Sampling of gravel in transport as bed load is a difficult task. Movement of gravel has been shown to vary drastically in time at a given point and laterally across a cross section at a given time. Boom-mounted modified Helley-Smith (MHS) samplers (Willis et al., 1986) and automatic continuously-recording box samplers (Kuhnle, 1991) have been used successfully to sample bed load on Goodwin Creek. However, sampling with the modified Helley-Smith requires 2 operators to be on site, and the box samplers may fill up before the end of the runoff event. Thus it is difficult to sample the beginning of runoff events with the MHS samples and difficult to sample the end of the event with the box samplers. To solve some of these problems an Acoustic Gravel Transport Sensor (AGTS) is in the conceptual design stage. As presently conceived the AGTS will use an underwater microphone to determine when gravel is in transport by the acoustic emissions from grains as they roll over the bed.
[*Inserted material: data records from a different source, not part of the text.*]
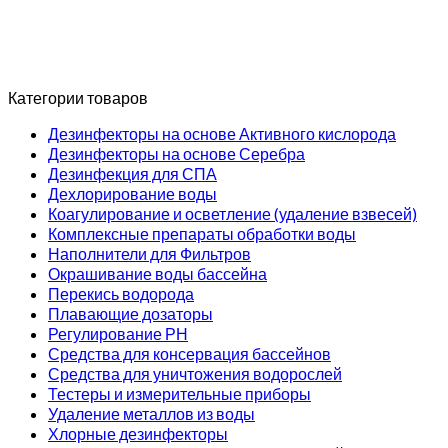
Категории товаров
Дезинфекторы на основе Активного кислорода
Дезинфекторы на основе Серебра
Дезинфекция для СПА
Дехлорирование воды
Коагулирование и осветление (удаление взвесей)
Комплексные препараты обработки воды
Наполнители для Фильтров
Окрашивание воды бассейна
Перекись водорода
Плавающие дозаторы
Регулирование РН
Средства для консервация бассейнов
Средства для уничтожения водорослей
Тестеры и измерительные приборы
Удаление металлов из воды
Хлорные дезинфекторы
Information on the flow strengths necessary for gravel initiation, as well as the sizes and numbers of particles in motion will be measured by this sensor. More information about this project and other NSL research can be found at our web site: http://www.sedlab.olemiss.edu..
Kuhnle, R. A., Bed Load Transport on Two Small Streams. Fifth Federal Interagency Sedimentation Conference, Las Vegas, Nevada, p. 4-139 - 4-146, 1991.
Kuhnle, R. A., and Derrow, R. W. II, Using the SedBed Monitor to Measure Bed Load. Proceedings of Fundamentals and Advancements in Hydraulic Measurements and Experimentation, A.S.C.E., p. 129-138, 1994.
Willis, J.C., Darden, R. W., Bowie, A.J., Sediment transport in Goodwin Creek. Fourth Federal Interagency Sedimentation Conference, Las Vegas, Nevada, p. 4-30 - 4-39, 1986.